The future of management research and education will be constructed in the same ways. Some of it will depend on accumulations of empirical evidence, like Dennis Mueller’s systematic research on the success and failure of mergers and acquisitions, on the work of the Aston group on the relationship between styles of organisation and the nature of production. Then there is a role for brilliant theorising There is David Teece’s exposition of why innovation so rarely establishes competitive advantage for the innovating company. Or there is the Modigliani-Miller theorem, the financial equivalent of the second law of thermodynamics. It shows that you can’t add value through financial engineering (and. like the second law of thermodynamics, is persistently challenged by naive cranks.)
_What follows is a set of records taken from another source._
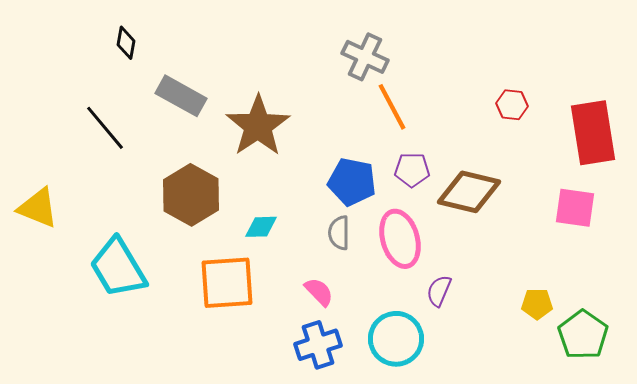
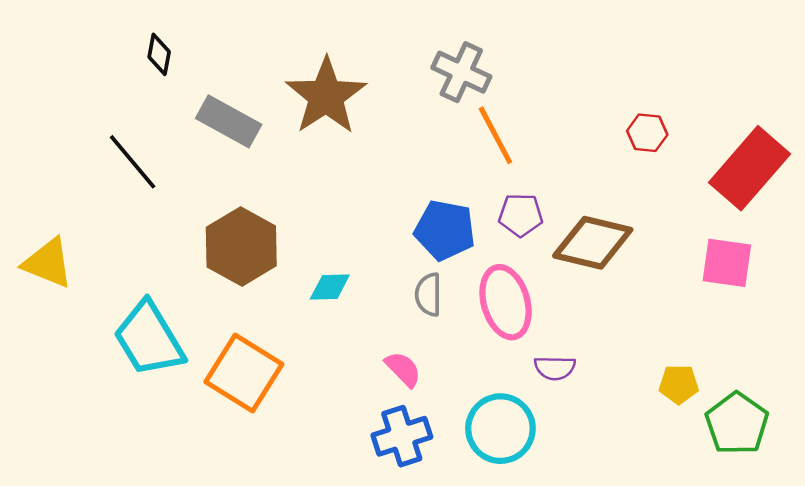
brown star: (258, 126) -> (326, 96), moved
red rectangle: (593, 133) -> (750, 168), turned 50
orange square: (227, 283) -> (244, 373), moved, turned 36
purple semicircle: (439, 291) -> (555, 368), turned -112

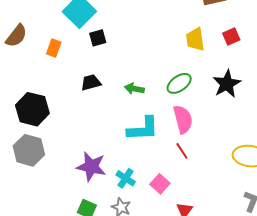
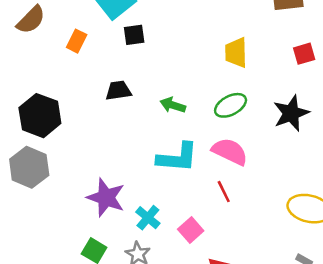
yellow trapezoid: (195, 39) -> (236, 53), moved
pink semicircle: (183, 119) -> (230, 152), turned -56

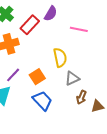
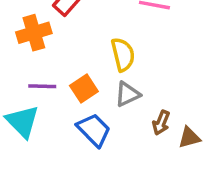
purple line: (13, 75) -> (42, 86), turned 49
gray triangle: (72, 78) -> (127, 94), moved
And essential to the analysis is the application of what we know about economics, sociology and psychology, the disciplines which play the same role in relation to management as physics, chemistry and biology do to medicine. Knowing these things won’t make you a good manager, any more than knowing law, chemistry or physics will make you a good lawyer, doctor or engineer. But one day it will be ludicrous to believe that you could be a good, or a professional, manager if you don’t.